Records excerpted from a collection
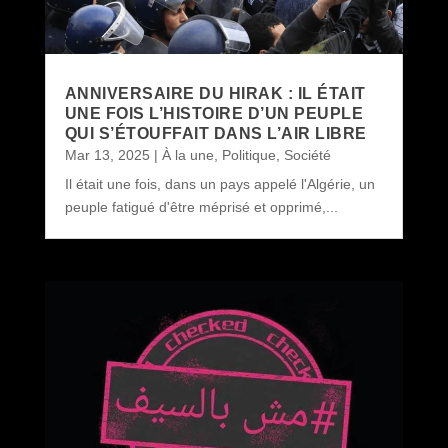
ANNIVERSAIRE DU HIRAK : IL ÉTAIT
UNE FOIS L’HISTOIRE D’UN PEUPLE
QUI S’ÉTOUFFAIT DANS L’AIR LIBRE
Mar 13, 2025
|
À la une
,
Politique
,
Société
Il était une fois, dans un pays appelé l'Algérie, un
peuple fatigué d'être méprisé et opprimé,...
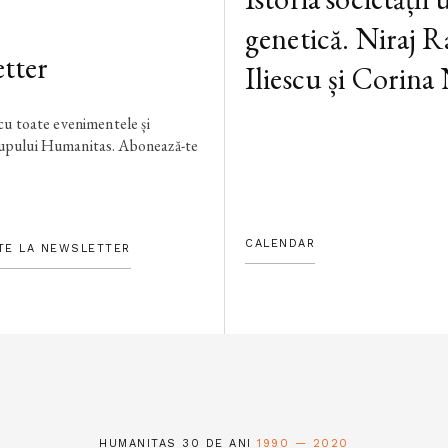
genetică. Niraj R
tter
Iliescu și Corina
 cu toate evenimentele și
rupului Humanitas. Abonează-te
CALENDAR
TE LA NEWSLETTER
HUMANITAS 30 DE ANI
1990 — 2020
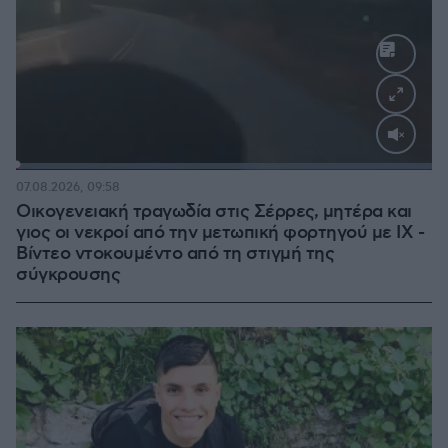
Loaded
:
100.00%
07.08.2026, 09:58
Οικογενειακή τραγωδία στις Σέρρες, μητέρα και
γιος οι νεκροί από την μετωπική φορτηγού με ΙΧ -
Βίντεο ντοκουμέντο από τη στιγμή της
σύγκρουσης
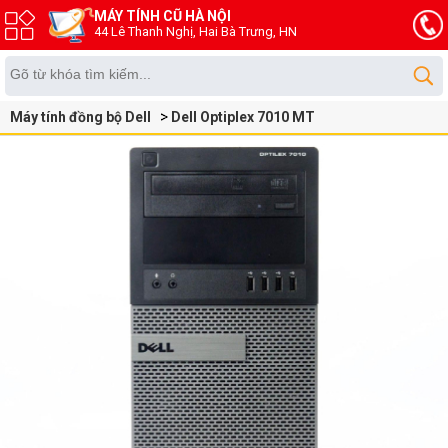
MÁY TÍNH CŨ HÀ NỘI
44 Lê Thanh Nghị, Hai Bà Trưng, HN
Máy tính đồng bộ Dell
Dell Optiplex 7010 MT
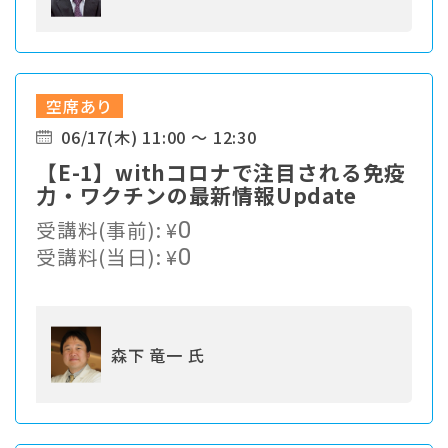
空席あり
06/17(木) 11:00 ～ 12:30
【E-1】withコロナで注目される免疫
力・ワクチンの最新情報Update
受講料(事前):
¥
0
受講料(当日):
¥
0
森下 竜一 氏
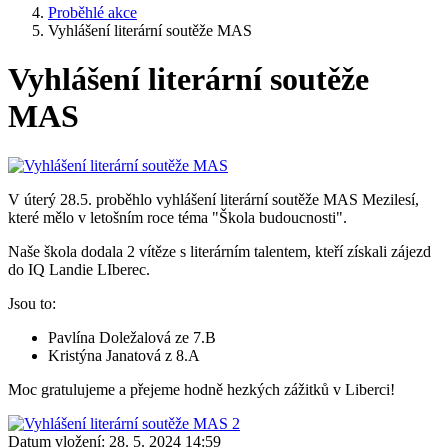
Proběhlé akce
Vyhlášení literární soutěže MAS
Vyhlášení literární soutěže
MAS
V úterý 28.5. proběhlo vyhlášení literární soutěže MAS Mezilesí,
které mělo v letošním roce téma "Škola budoucnosti".
Naše škola dodala 2 vítěze s literárním talentem, kteří získali zájezd
do IQ Landie LIberec.
Jsou to:
Pavlína Doležalová ze 7.B
Kristýna Janatová z 8.A
Moc gratulujeme a přejeme hodně hezkých zážitků v Liberci!
Datum vložení:
28. 5. 2024 14:59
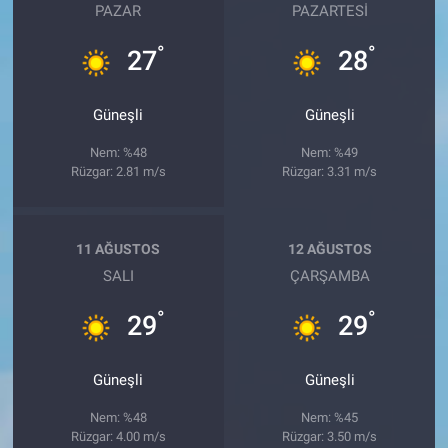
PAZAR
PAZARTESI
°
°
27
28
Güneşli
Güneşli
Nem: %48
Nem: %49
Rüzgar: 2.81 m/s
Rüzgar: 3.31 m/s
11 AĞUSTOS
12 AĞUSTOS
SALI
ÇARŞAMBA
°
°
29
29
Güneşli
Güneşli
Nem: %48
Nem: %45
Rüzgar: 4.00 m/s
Rüzgar: 3.50 m/s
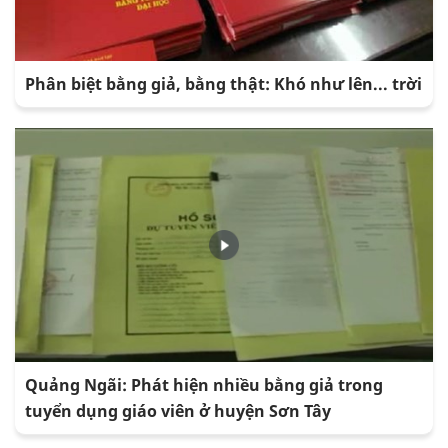
Phân biệt bằng giả, bằng thật: Khó như lên... trời
Quảng Ngãi: Phát hiện nhiều bằng giả trong
tuyển dụng giáo viên ở huyện Sơn Tây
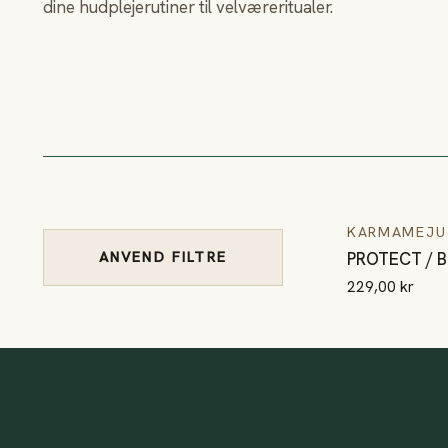
dine hudplejerutiner til velværeritualer.
PROTECT / B
KARMAMEJU
ANVEND FILTRE
PROTECT / B
229,00 kr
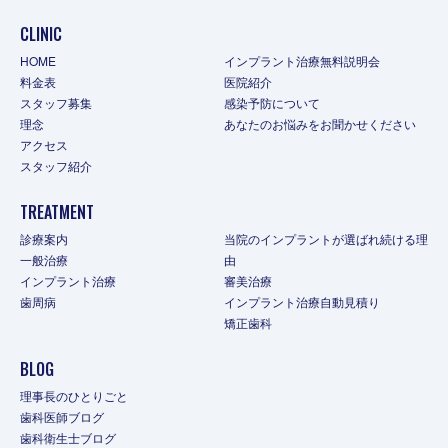
CLINIC
HOME
インプラント治療無料説明会
料金表
医院紹介
スタッフ募集
感染予防について
理念
あなたのお悩みをお聞かせください
アクセス
スタッフ紹介
TREATMENT
診療案内
当院のインプラントが選ばれ続ける理
一般治療
由
インプラント治療
審美治療
歯周病
インプラント治療自動見積り
矯正歯科
BLOG
理事長のひとりごと
歯科医師ブログ
歯科衛生士ブログ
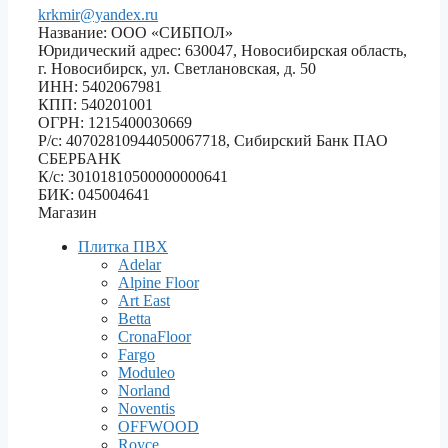
krkmir@yandex.ru
Название: ООО «СИБПОЛ»
Юридический адрес: 630047, Новосибирская область,
г. Новосибирск, ул. Светлановская, д. 50
ИНН: 5402067981
КПП: 540201001
ОГРН: 1215400030669
Р/с: 40702810944050067718, Сибирский Банк ПАО
СБЕРБАНК
К/с: 30101810500000000641
БИК: 045004641
Магазин
Плитка ПВХ
Adelar
Alpine Floor
Art East
Betta
CronaFloor
Fargo
Moduleo
Norland
Noventis
OFFWOOD
Royce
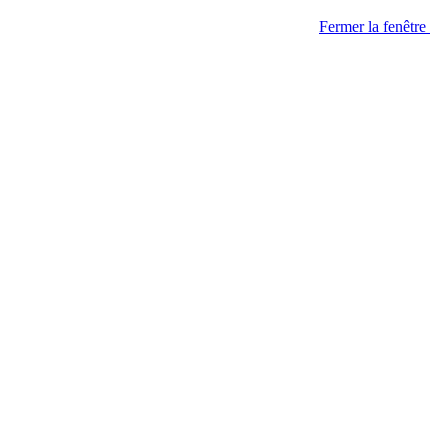
Fermer la fenêtre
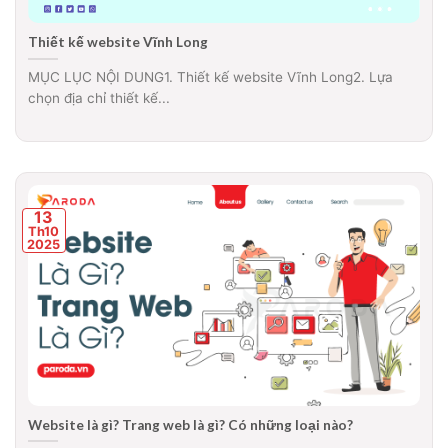
Thiết kế website Vĩnh Long
MỤC LỤC NỘI DUNG1. Thiết kế website Vĩnh Long2. Lựa
chọn địa chỉ thiết kế...
13
Th10
2025
Website là gì? Trang web là gì? Có những loại nào?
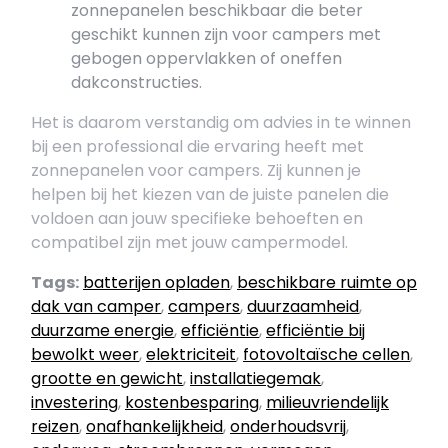
zonnepanelen beschikbaar die beter
geschikt kunnen zijn voor campers met
gebogen oppervlakken of oneffen
dakconstructies.
Het is daarom verstandig om advies in te winnen
bij een professional die ervaring heeft met
zonnepanelen voor campers. Zij kunnen je
helpen bij het kiezen van de juiste panelen die
voldoen aan jouw specifieke behoeften en
compatibel zijn met jouw campermodel.
Tags:
batterijen opladen
,
beschikbare ruimte op
dak van camper
,
campers
,
duurzaamheid
,
duurzame energie
,
efficiëntie
,
efficiëntie bij
bewolkt weer
,
elektriciteit
,
fotovoltaïsche cellen
,
grootte en gewicht
,
installatiegemak
,
investering
,
kostenbesparing
,
milieuvriendelijk
reizen
,
onafhankelijkheid
,
onderhoudsvrij
,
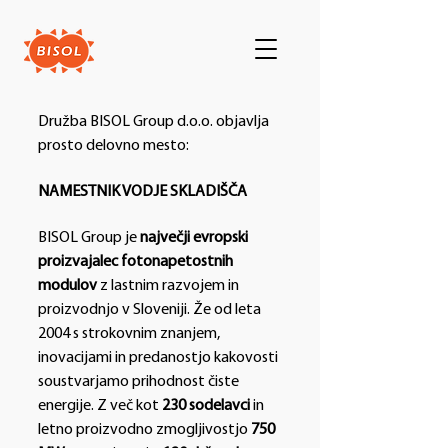
Družba BISOL Group d.o.o. objavlja
prosto delovno mesto:
NAMESTNIK VODJE SKLADIŠČA
BISOL Group je
največji evropski
proizvajalec fotonapetostnih
modulov
z lastnim razvojem in
proizvodnjo v Sloveniji. Že od leta
2004 s strokovnim znanjem,
inovacijami in predanostjo kakovosti
soustvarjamo prihodnost čiste
energije. Z več kot
230 sodelavci
in
letno proizvodno zmogljivostjo
750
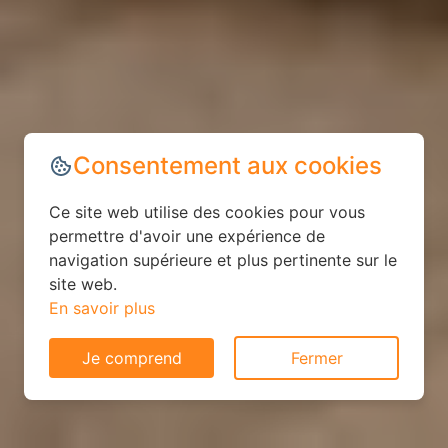
Consentement aux cookies
Ce site web utilise des cookies pour vous
permettre d'avoir une expérience de
navigation supérieure et plus pertinente sur le
site web.
En savoir plus
Je comprend
Fermer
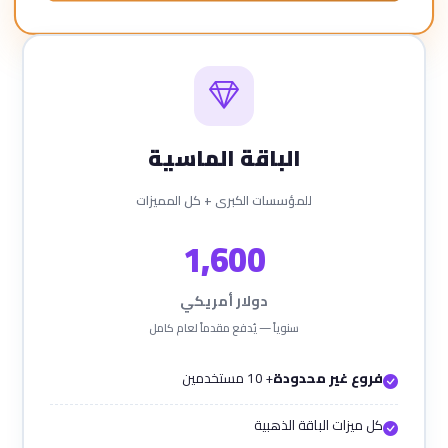
الباقة الماسية
للمؤسسات الكبرى + كل المميزات
1,600
دولار أمريكي
سنوياً — يُدفع مقدماً لعام كامل
فروع غير محدودة
+ 10 مستخدمين
كل ميزات الباقة الذهبية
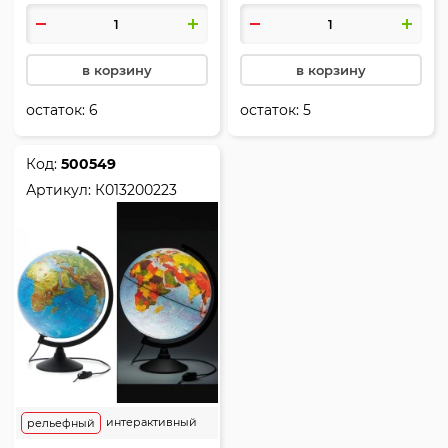
Глобен, Ке013200228
в корзину
в корзину
остаток:
6
остаток:
5
Код:
500549
Артикул:
К013200223
интерактивный
рельефный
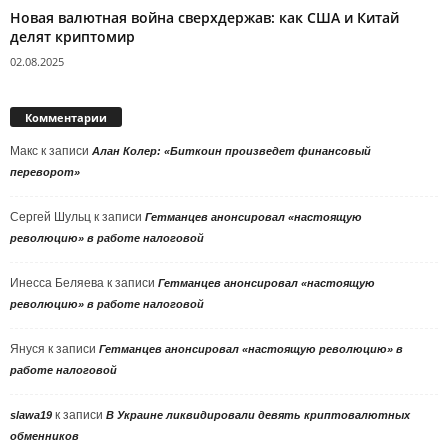
Новая валютная война сверхдержав: как США и Китай
делят криптомир
02.08.2025
Комментарии
Макс
к записи
Алан Колер: «Биткоин произведет финансовый
переворот»
Сергей Шульц
к записи
Гетманцев анонсировал «настоящую
революцию» в работе налоговой
Инесса Беляева
к записи
Гетманцев анонсировал «настоящую
революцию» в работе налоговой
Януся
к записи
Гетманцев анонсировал «настоящую революцию» в
работе налоговой
к записи
slawa19
В Украине ликвидировали девять криптовалютных
обменников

• What is required:
What is needed is every entry written out word for word, with no pictures.

• Response:
ANNIVERSAIRE DU HIRAK : IL ÉTAIT
UNE FOIS L’HISTOIRE D’UN PEUPLE
QUI S’ÉTOUFFAIT DANS L’AIR LIBRE
Mar 13, 2025
|
À la une
,
Politique
,
Société
Il était une fois, dans un pays appelé l'Algérie, un
peuple fatigué d'être méprisé et opprimé,...
genetică. Niraj R
tter
Iliescu și Corina
 cu toate evenimentele și
rupului Humanitas. Abonează-te
CALENDAR
TE LA NEWSLETTER
HUMANITAS 30 DE ANI
1990 — 2020
Loaded
:
100.00%
07.08.2026, 09:58
Οικογενειακή τραγωδία στις Σέρρες, μητέρα και
γιος οι νεκροί από την μετωπική φορτηγού με ΙΧ -
Βίντεο ντοκουμέντο από τη στιγμή της
σύγκρουσης
MÁY TÍNH CŨ HÀ NỘI
44 Lê Thanh Nghị, Hai Bà Trưng, HN
Máy tính đồng bộ Dell
Dell Optiplex 7010 MT
空席あり
06/17(木) 11:00 ～ 12:30
【E-1】withコロナで注目される免疫
力・ワクチンの最新情報Update
受講料(事前):
¥
0
受講料(当日):
¥
0
森下 竜一 氏
Proběhlé akce
Vyhlášení literární soutěže MAS
Vyhlášení literární soutěže
MAS
V úterý 28.5. proběhlo vyhlášení literární soutěže MAS Mezilesí,
které mělo v letošním roce téma "Škola budoucnosti".
Naše škola dodala 2 vítěze s literárním talentem, kteří získali zájezd
do IQ Landie LIberec.
Jsou to:
Pavlína Doležalová ze 7.B
Kristýna Janatová z 8.A
Moc gratulujeme a přejeme hodně hezkých zážitků v Liberci!
Datum vložení:
28. 5. 2024 14:59
PAZAR
PAZARTESI
°
°
27
28
Güneşli
Güneşli
Nem: %48
Nem: %49
Rüzgar: 2.81 m/s
Rüzgar: 3.31 m/s
11 AĞUSTOS
12 AĞUSTOS
SALI
ÇARŞAMBA
°
°
29
29
Güneşli
Güneşli
Nem: %48
Nem: %45
Rüzgar: 4.00 m/s
Rüzgar: 3.50 m/s
Phân biệt bằng giả, bằng thật: Khó như lên... trời
Quảng Ngãi: Phát hiện nhiều bằng giả trong
tuyển dụng giáo viên ở huyện Sơn Tây
dine hudplejerutiner til velværeritualer.
PROTECT / B
KARMAMEJU
ANVEND FILTRE
PROTECT / B
229,00 kr
CLINIC
HOME
インプラント治療無料説明会
料金表
医院紹介
スタッフ募集
感染予防について
理念
あなたのお悩みをお聞かせください
アクセス
スタッフ紹介
TREATMENT
診療案内
当院のインプラントが選ばれ続ける理
一般治療
由
インプラント治療
審美治療
歯周病
インプラント治療自動見積り
矯正歯科
BLOG
理事長のひとりごと
歯科医師ブログ
歯科衛生士ブログ
krkmir@yandex.ru
Название: ООО «СИБПОЛ»
Юридический адрес: 630047, Новосибирская область,
г. Новосибирск, ул. Светлановская, д. 50
ИНН: 5402067981
КПП: 540201001
ОГРН: 1215400030669
Р/с: 40702810944050067718, Сибирский Банк ПАО
СБЕРБАНК
К/с: 30101810500000000641
БИК: 045004641
Магазин
Плитка ПВХ
Adelar
Alpine Floor
Art East
Betta
CronaFloor
Fargo
Moduleo
Norland
Noventis
OFFWOOD
Royce
Fermer la fenêtre
Thiết kế website Vĩnh Long
MỤC LỤC NỘI DUNG1. Thiết kế website Vĩnh Long2. Lựa
chọn địa chỉ thiết kế...
13
Th10
2025
Website là gì? Trang web là gì? Có những loại nào?
zonnepanelen beschikbaar die beter
geschikt kunnen zijn voor campers met
gebogen oppervlakken of oneffen
dakconstructies.
Het is daarom verstandig om advies in te winnen
bij een professional die ervaring heeft met
zonnepanelen voor campers. Zij kunnen je
helpen bij het kiezen van de juiste panelen die
voldoen aan jouw specifieke behoeften en
compatibel zijn met jouw campermodel.
Tags:
batterijen opladen
,
beschikbare ruimte op
dak van camper
,
campers
,
duurzaamheid
,
duurzame energie
,
efficiëntie
,
efficiëntie bij
bewolkt weer
,
elektriciteit
,
fotovoltaïsche cellen
,
grootte en gewicht
,
installatiegemak
,
investering
,
kostenbesparing
,
milieuvriendelijk
reizen
,
onafhankelijkheid
,
onderhoudsvrij
,
Družba BISOL Group d.o.o. objavlja
prosto delovno mesto:
NAMESTNIK VODJE SKLADIŠČA
BISOL Group je
največji evropski
proizvajalec fotonapetostnih
modulov
z lastnim razvojem in
proizvodnjo v Sloveniji. Že od leta
2004 s strokovnim znanjem,
inovacijami in predanostjo kakovosti
soustvarjamo prihodnost čiste
energije. Z več kot
230 sodelavci
in
letno proizvodno zmogljivostjo
750
Consentement aux cookies
Ce site web utilise des cookies pour vous
permettre d'avoir une expérience de
navigation supérieure et plus pertinente sur le
site web.
En savoir plus
Je comprend
Fermer
الباقة الماسية
للمؤسسات الكبرى + كل المميزات
1,600
دولار أمريكي
سنوياً — يُدفع مقدماً لعام كامل
فروع غير محدودة
+ 10 مستخدمين
كل ميزات الباقة الذهبية
Глобен, Ке013200228
в корзину
в корзину
остаток:
6
остаток:
5
Код:
500549
Артикул:
К013200223
интерактивный
рельефный
Новая валютная война сверхдержав: как США и Китай
делят криптомир
02.08.2025
Комментарии
Макс
к записи
Алан Колер: «Биткоин произведет финансовый
переворот»
Сергей Шульц
к записи
Гетманцев анонсировал «настоящую
революцию» в работе налоговой
Инесса Беляева
к записи
Гетманцев анонсировал «настоящую
революцию» в работе налоговой
Януся
к записи
Гетманцев анонсировал «настоящую революцию» в
работе налоговой
к записи
slawa19
В Украине ликвидировали девять криптовалютных
обменников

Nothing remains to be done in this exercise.